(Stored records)

-*-

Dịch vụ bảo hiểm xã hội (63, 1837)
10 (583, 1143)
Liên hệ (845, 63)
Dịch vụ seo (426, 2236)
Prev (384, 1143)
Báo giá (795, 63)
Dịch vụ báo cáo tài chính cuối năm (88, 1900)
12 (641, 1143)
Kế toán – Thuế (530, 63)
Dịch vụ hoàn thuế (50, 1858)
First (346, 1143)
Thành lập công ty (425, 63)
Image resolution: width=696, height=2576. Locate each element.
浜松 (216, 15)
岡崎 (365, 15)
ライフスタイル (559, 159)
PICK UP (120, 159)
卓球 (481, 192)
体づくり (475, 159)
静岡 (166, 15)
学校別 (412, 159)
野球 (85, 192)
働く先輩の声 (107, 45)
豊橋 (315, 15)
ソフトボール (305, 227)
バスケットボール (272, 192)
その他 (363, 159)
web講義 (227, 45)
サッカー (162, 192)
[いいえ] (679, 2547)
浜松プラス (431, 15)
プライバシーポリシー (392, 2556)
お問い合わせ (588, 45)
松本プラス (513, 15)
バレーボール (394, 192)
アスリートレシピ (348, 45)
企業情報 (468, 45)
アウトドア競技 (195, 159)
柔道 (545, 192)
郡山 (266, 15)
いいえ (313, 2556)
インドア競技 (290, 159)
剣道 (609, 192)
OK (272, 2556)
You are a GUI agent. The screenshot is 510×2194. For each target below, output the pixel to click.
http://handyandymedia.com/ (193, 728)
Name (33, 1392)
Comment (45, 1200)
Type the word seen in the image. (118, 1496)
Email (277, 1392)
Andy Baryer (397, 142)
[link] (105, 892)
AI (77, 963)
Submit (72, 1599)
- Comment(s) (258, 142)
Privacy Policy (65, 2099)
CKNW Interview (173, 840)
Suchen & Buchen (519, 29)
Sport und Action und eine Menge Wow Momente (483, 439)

-*-

- **BRIEF**: Copy word for word the stretch of entries above from the line that has "Prev (384, 1143)" through the line that has "ライフスタイル (559, 159)", both ends included, and nothing outside it.

- **EXPECTED ANSWER**:
Prev (384, 1143)
Báo giá (795, 63)
Dịch vụ báo cáo tài chính cuối năm (88, 1900)
12 (641, 1143)
Kế toán – Thuế (530, 63)
Dịch vụ hoàn thuế (50, 1858)
First (346, 1143)
Thành lập công ty (425, 63)
Image resolution: width=696, height=2576. Locate each element.
浜松 (216, 15)
岡崎 (365, 15)
ライフスタイル (559, 159)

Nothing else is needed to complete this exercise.